Timour Askerov s'inscrit quant à lui pleinement dans la tradition des princes du Mariinsky. Fidèle à l'héritage de Petipa, Siegfried est ici d'abord un cavalier héroïque, chargé de mettre en valeur sa ballerine, figure de l'idéal. Et non, ce n'est pas rien, comme on a coutume de penser quand on a la tête trop farcie de noureeveries, dont le danseur est, plus que la danseuse, le héros... Élégant, doté de lignes parfaites (et Dieu sait que le costume blanc que les Russes affectionnent n'épargne rien), il ne faillit pas dans sa tâche. Logiquement en retrait dans l'acte I, il s'affirme pleinement dans l'acte II et livre une impeccable variation, avec des sauts et un manège enthousiasmants. On peut toutefois lui reprocher un haut du corps un peu raide, une présence sculpturale un peu old school, qui lui vient sans doute de sa formation dans une ancienne république soviétique (l'Azerbaïdjan) et tranche avec le charme plus fougueux et actuel d'un Shklyarov ou d'un Kim. L'échange entre les deux partenaires reste timide, et s'il est difficile de créer un couple en une semaine, on se dit que Kontantin Zverev, Rothbart félin et bondissant et, en passant, nouveau favori de la reine Vichneva, se serait peut-être mieux prêté à la personnalité et à la danse d'Héloïse Bourdon.

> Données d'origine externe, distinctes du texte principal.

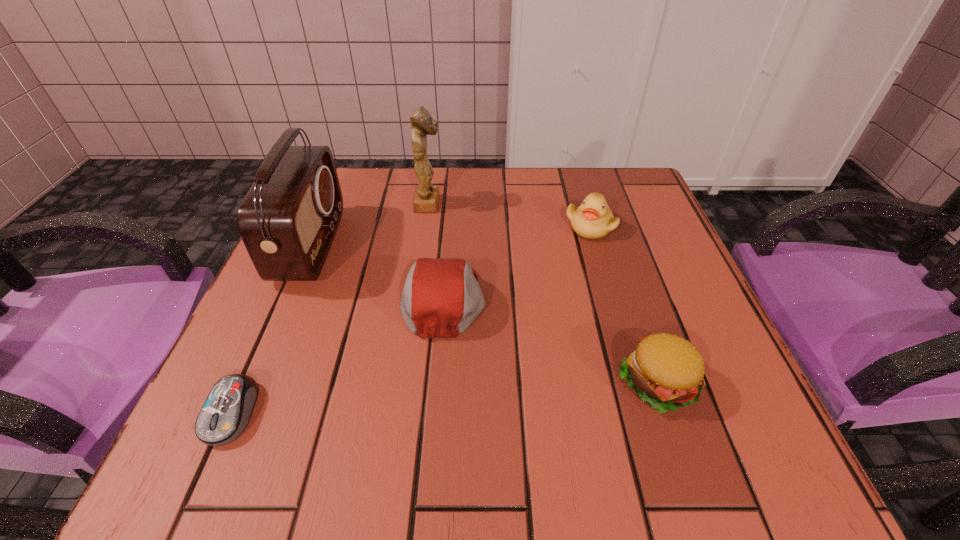 Find the location of a particular element. This screenshot has width=960, height=540. blank region between the cap and the figurine is located at coordinates (437, 251).

Find the location of a particular element. Image resolution: width=960 pixels, height=540 pixels. vacant region between the computer mouse and the hamburger is located at coordinates (444, 397).

The image size is (960, 540). In order to click on vacant point located between the radio receiver and the shortest object in this screenshot , I will do `click(271, 329)`.

Where is `unoccupied area between the shortest object and the hamburger`? unoccupied area between the shortest object and the hamburger is located at coordinates (444, 397).

Where is `vacant space that's between the cap and the duckling`? This screenshot has height=540, width=960. vacant space that's between the cap and the duckling is located at coordinates (516, 263).

Locate an element on the screen. The width and height of the screenshot is (960, 540). vacant region between the hamburger and the figurine is located at coordinates (542, 293).

Identify the location of vacant area between the figurine and the radio receiver. [x=370, y=225].

Identify the location of empty space that is in between the duckling and the figurine. This screenshot has height=540, width=960. pyautogui.click(x=510, y=215).

In order to click on vacant space that is in between the shortest object and the radio receiver in this screenshot , I will do `click(271, 329)`.

This screenshot has height=540, width=960. In order to click on the fourth closest object to the cap in this screenshot , I will do `click(226, 412)`. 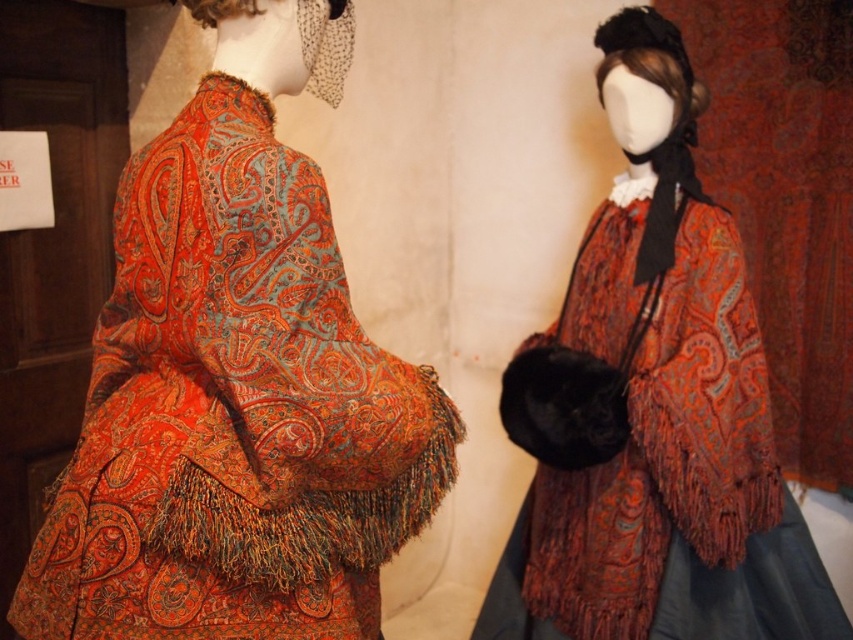 Question: Is paisley-patterned fabric at center below matte paisley cape at center?

Choices:
 (A) yes
 (B) no

Answer: (B)

Question: Can you confirm if paisley-patterned fabric at center is positioned above matte paisley cape at center?

Choices:
 (A) yes
 (B) no

Answer: (A)

Question: Can you confirm if paisley-patterned fabric at center is wider than matte paisley cape at center?

Choices:
 (A) yes
 (B) no

Answer: (B)

Question: Among these objects, which one is farthest from the camera?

A l'instar des autres représentations de ce festival, les seconds rôles étaient, chacun à leur niveau, de haute tenue et parfaitement distribués. Vladislav Shoumakov campe un Bouffon facétieux et virtuose, plus humain et puissant cependant que les bouffons auxquels on a droit d'ordinaire. Le Pas de trois de l'acte I laisse voir les progrès de Xander Parish, qui en disent long sur le travail de coaching encore mené avec bonheur par les grands théâtres russes. S'il n'est toujours pas le plus fiable des partenaires (même sur de simples soutiens comme ici, l'effort reste visible), son travail a considérablement gagné en présence, en raffinement, de même que ses lignes en élégance. Ses variations sont brillamment exécutées, avec des sauts puissants et des réceptions très propres. Il faut être un puriste pour le distinguer désormais des autres danseurs du Mariinsky. Ses deux partenaires sont quant à elles également superbes et parfaitement affûtées techniquement : Nadedja Batoeva se montre, comme toujours, vive et radieuse, tandis que Sofia Ivanova-Skoblikova se signale par sa danse bien articulée, et, plus encore, par un ballon et un petite batterie impressionnants. Nul doute qu'elle pourrait faire une magnifique Kitri dans un proche avenir.

Pensum à peu près partout ailleurs, les danses de caractère, contrepoint nécessaire à la danse académique dans les ballets de Marius Petipa, sont toujours, au Mariinsky, un grand moment, à même de procurer des jouissances comparables aux actes blancs. Si la danse espagnole est une déception inattendue du côté des garçons - deux grands gaillards puissants, mais dépourvus de la souplesse du dos que l'on attend dans les torsions caractéristiques, la danse napolitaine, menée par les deux coryphées de luxe Anna Lavrinenko et Alexei Nedviga, est un délice de raffinement et de musicalité aérienne.



Bénédicte Jarrasse © 2016, Dansomanie


En complément - interview : «Héloise Bourdon - Devenir un cygne russe?»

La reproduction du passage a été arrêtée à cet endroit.